Thursday, March 28, 2019

What Jussie Smollett Is All About

"It's the false epitome stupid!"
Huh?
Yes, bear with me.
If you are Donald Trump, the decision in Chicago yesterday to drop charges against Smollett creates an irresistible opportunity to exploit the occasion for personal gain. And nothing feeds the need of Team Trump to distract from everything they do like the chance to accuse a black person, immigrant, or minority of something. And the Smollett case could not be better - he is black and gay. Terrific. And this appears to be a case of false victimization. Even better. And he got off - a black person who is not deserving who benefits from favoritism from authorities. Great. Anything else? We are going to investigate - see, we can investigate, too, just like you Democrats do. Perfect.

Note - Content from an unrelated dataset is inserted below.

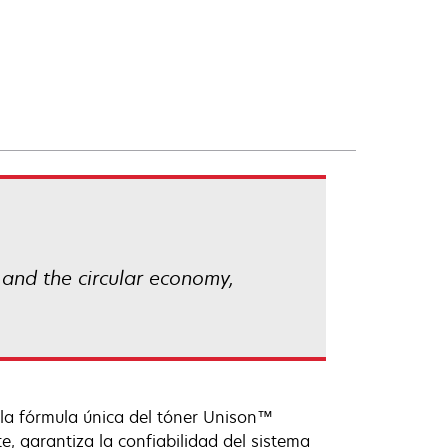
 and the circular economy,
 la fórmula única del tóner Unison™
 garantiza la confiabilidad del sistema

But there's more. One of the great tools used over and over by Team Trump is the false epitome. Highlighting the Smollett case, which does, in fact, appear to be a miscarriage of justice creates a focus that is intended to represent a far broader case. For those conservatives who like to obsess about these things, this single case provides an opportunity to take this one example as representative of a much more extensive problem.

Smollett was treated initially as a victim, but he was a perpetrator...becomes
They are all claiming to be victims, but they are all perpetrators.

False epitome was at work in Trump's claims that immigrants come here to kill people, often using as examples drivers involved in fatal traffic accidents - as if that is identical to deliberately murdering people.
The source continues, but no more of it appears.